Nunca amamos alguem



L. do D.

25/7/1930

Nunca amamos alguem. Amamos, tamsòmente, a idéa que fazemos de alguem. É a um conceito nosso — em summa, é /a/ nos mesmos — que amamos.

Isto é verdade em toda a escala do amor. No amor sexual buscamos um prazer nosso dado por intermedio de um corpo extranho. No amor differente do sexual, busca-mos um prazer nosso dado por intermedio de uma idéa nossa. O onanista é abjecto, mas em exacta verdade, o onanista é a perfeita expressão logica do amoroso. É o unico que não disfarça nem se engana.

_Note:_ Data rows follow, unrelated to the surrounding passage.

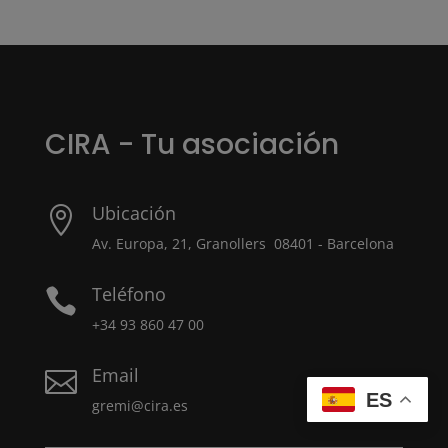
CIRA - Tu asociación
Ubicación

Av. Europa, 21, Granollers 08401 - Barcelona
Teléfono

+34 93 860 47 00
Email

ES
gremi@cira.es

As relações entre uma alma e outra, atravez de coisas tam incertas e divergentes como as palavras communs e os gestos que se emprehendem, são materia de enganada complexidade. No proprio acto em que nos conhecemos, nos desconhecemos. Dizem os dois "amo-te" ou pensam-o e sentem-o por troca, e cada um quere dizer uma idéa differente, uma vida differente, até, porventura, uma cor ou um aroma differente, na somma abstracta de impressões que constitue a actividade da alma.

Estou hoje lucido como se não existisse. Meu pensamento é em claro como um esqueleto, sem os trapos carnaes da illusão de exprimir. E estas considerações, que formo e abandono, não nasceram de cousa alguma — de cousa alguma, /pelo/ menos, que me esteja na plateia da consciencia. Talvez aquella desillusão do caixeiro de praça com a rapariga que tinha, talvez qualquer phrase lida nos casos amorosos que os jornaes transcrevem dos estrangeiros, talvez até uma vaga nausea que trago commigo e me não explico physicamente...

Disse mal o scholiasta de Virgilio. É de comprehender que sobretudo nos cansamos. Viver é não pensar.